§ **PROMPT**:
Check each line of the records for "session"; collect those that have it.

§ **SUPPLIED MATERIAL**:
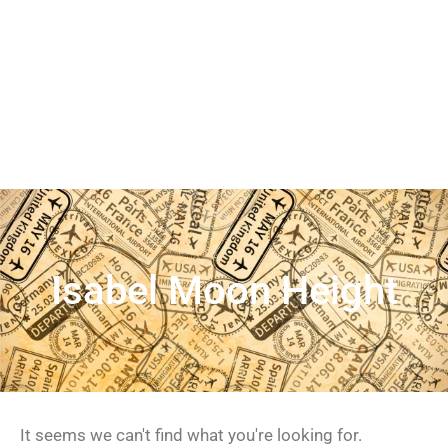
Isabel Moon Height
It seems we can't find what you're looking for.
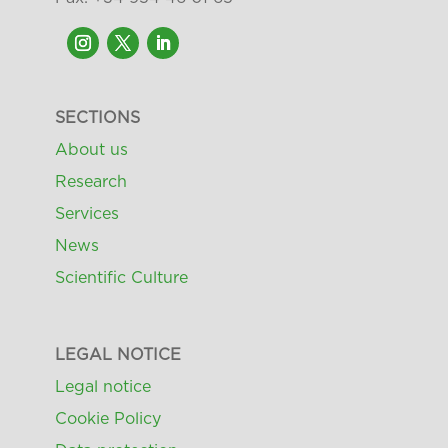
SECTIONS
About us
Research
Services
News
Scientific Culture
LEGAL NOTICE
Legal notice
Cookie Policy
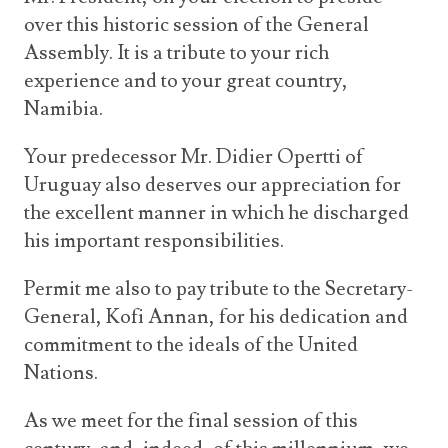
over this historic session of the General
Assembly. It is a tribute to your rich
experience and to your great country,
Namibia.
Your predecessor Mr. Didier Opertti of
Uruguay also deserves our appreciation for
the excellent manner in which he discharged
his important responsibilities.
Permit me also to pay tribute to the Secretary-
General, Kofi Annan, for his dedication and
commitment to the ideals of the United
Nations.
As we meet for the final session of this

§ **YOUR SOLUTION**:
over this historic session of the General
As we meet for the final session of this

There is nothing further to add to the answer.